Squanto, the only one to return, came home two years later and found his entire village had perished in a plague. Alexandra Pocknett, a Wampanoag tribal member who works seasonally at the Mashpee Wampanoag Museum in Mashpee, Massachusetts, said the plague, thought to be yellow fever, killed people within 48 hours. “There was no immunity to it,” she said.
A copy of "Squanto's Journey" by Joseph Bruchac accompanies the exhibit in Provincetown.
The Wampanoags, who lived away from the Massachusetts coastline, fared better. “Cape Cod, Martha’s Vineyard, and Nantucket Wampanoags—the people on the islands—stayed more intact because it swept down the coast from Maine.” The disease killed people so quickly there wasn’t even time to warn the others, Pocknett said.
By the time the Pilgrims disembarked from the Mayflower, the Patuxet people were gone. “How many people know that when the Pilgrims arrived in Patuxet to build their homes, they literally had to sweep away the bones of the dead?” asked Paula.
Throughout Squanto’s enslavement, he learned to speak English and greeted the Mayflower’s Pilgrims with a hearty “Welcome,” when he met them in 1621. Squanto became an important emissary between the tribes and a translator for the Massachusetts Bay Colony.
Pocknett believes the exhibit will surprise Americans who didn’t know there was contact between Natives and Europeans before the Mayflower landed.

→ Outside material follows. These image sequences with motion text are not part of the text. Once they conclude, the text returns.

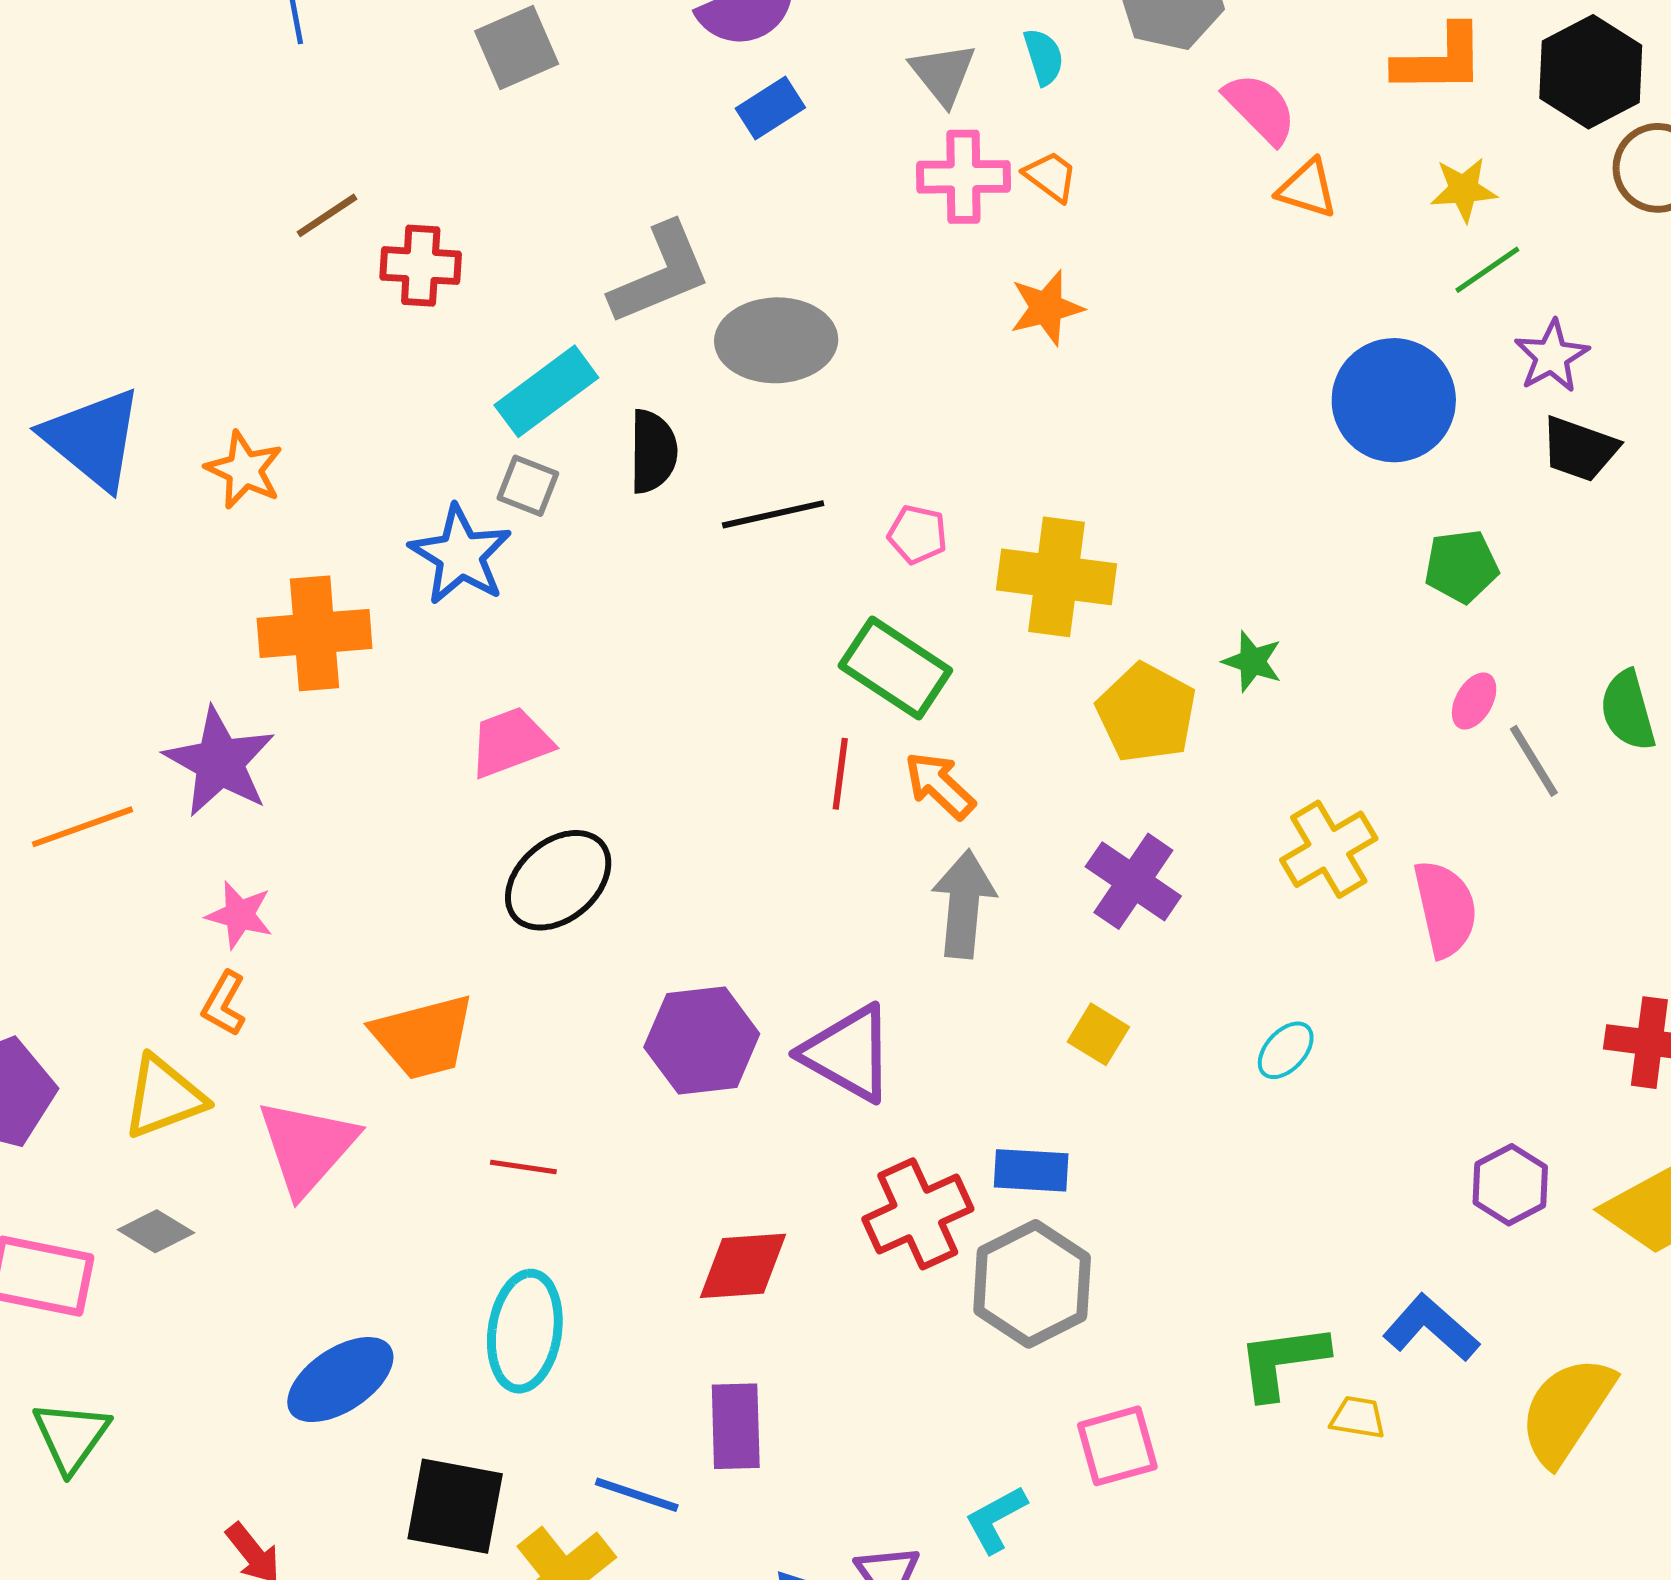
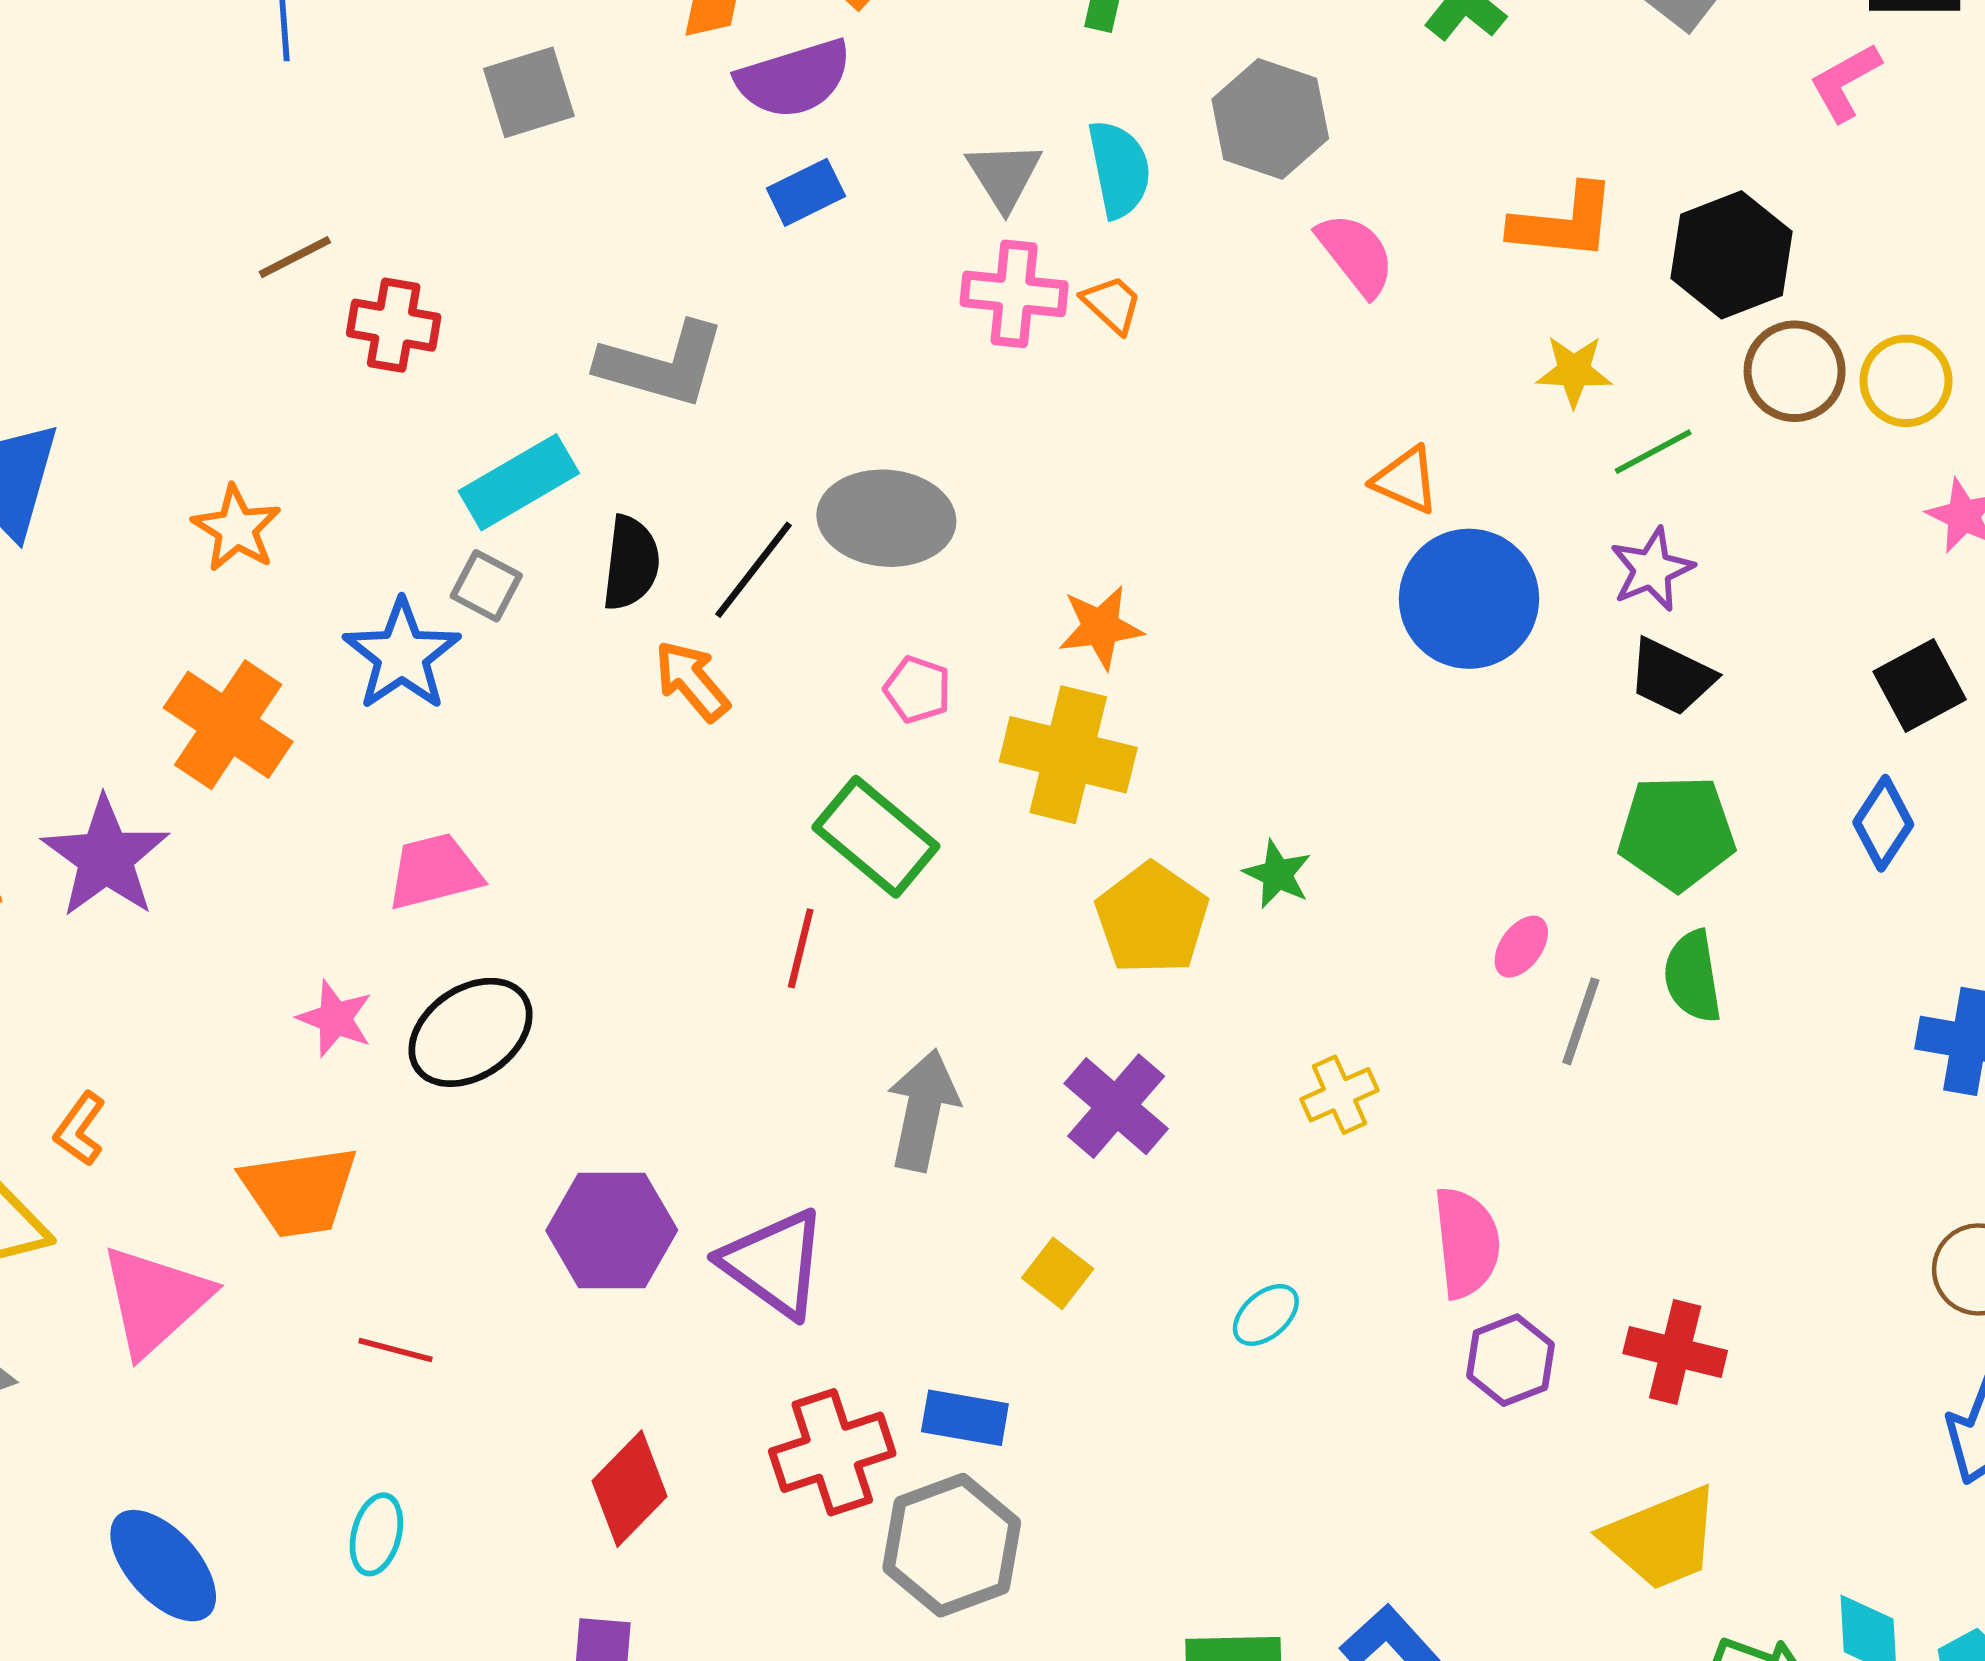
cyan semicircle: (1044, 57) -> (1119, 169), size x1.5
orange triangle: (1307, 189) -> (1406, 480), moved
green line: (1487, 270) -> (1653, 452), moved
gray L-shape: (660, 274) -> (662, 364), turned 32
orange star: (1046, 308) -> (1101, 627), moved
gray ellipse: (776, 340) -> (886, 518), moved
orange star: (244, 470) -> (236, 529), moved
black line: (773, 514) -> (754, 570), moved, turned -46
green pentagon: (1461, 566) -> (1677, 833), moved, size x1.4
orange cross: (315, 633) -> (228, 725), turned 32
gray line: (1534, 761) -> (1581, 1021), turned 44
orange arrow: (940, 785) -> (692, 681), moved
yellow cross: (1329, 849) -> (1339, 1095), size x0.7
pink semicircle: (1445, 909) -> (1467, 1243), moved
pink star: (239, 915) -> (335, 1019), moved
purple hexagon: (1510, 1185) -> (1510, 1360), moved
red diamond: (743, 1266) -> (630, 1489), turned -48
cyan ellipse: (525, 1331) -> (376, 1534), size x0.6
blue ellipse: (340, 1380) -> (163, 1566), turned 75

“We are telling the story in our own voice, and it really comes full circle,” Paula said. “Through the exhibit, they cannot ignore it anymore. It’s a huge piece of history that is integral to the arrival of the Mayflower. If there was ever an opportunity for the Plymouth 400 Committee to show they were sincere about giving us a voice, this was it. And they did.”

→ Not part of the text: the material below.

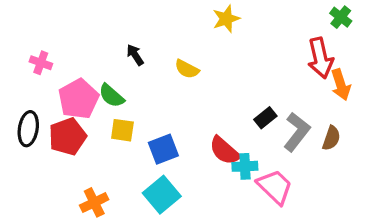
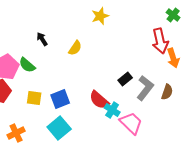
yellow semicircle: (187, 69) -> (75, 48), turned -84
yellow square: (122, 130) -> (34, 98), moved
cyan cross: (245, 166) -> (112, 110), turned 35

Wampanoag tribal members Shery Pocknett and Paula Peters, organizer of the exhibit, celebrate the opening of the “Captured 1614” exhibit.
The multimedia exhibit is filled with photographs and short videos of the time period’s perspectives. Pocknett appears in a scene in which she is pregnant and her husband has been kidnapped. “I thought about my children, and what it would be like growing up without their dad… I thought about 27 of our men to represent the 27 men that were taken and the different characteristics that make them unique, that make them Wampanoag, and make them the amazing men that they are.”
Ramona said, “Our exhibit is to try to get people to humanize us, and to realize what a horrific experience people had, both those who were left behind and those who were kidnapped. We still have to fight that. There are a lot of insensitivities that we still have to deal with on a regular basis.”
The exhibit can currently be seen at the Pilgrim Monument and Provincetown Museum in Massachusetts, and will move to the 94th annual Mashpee Wampanoag Powwow at the Barnstable County Fairgrounds on Friday, July 3-5, 2015.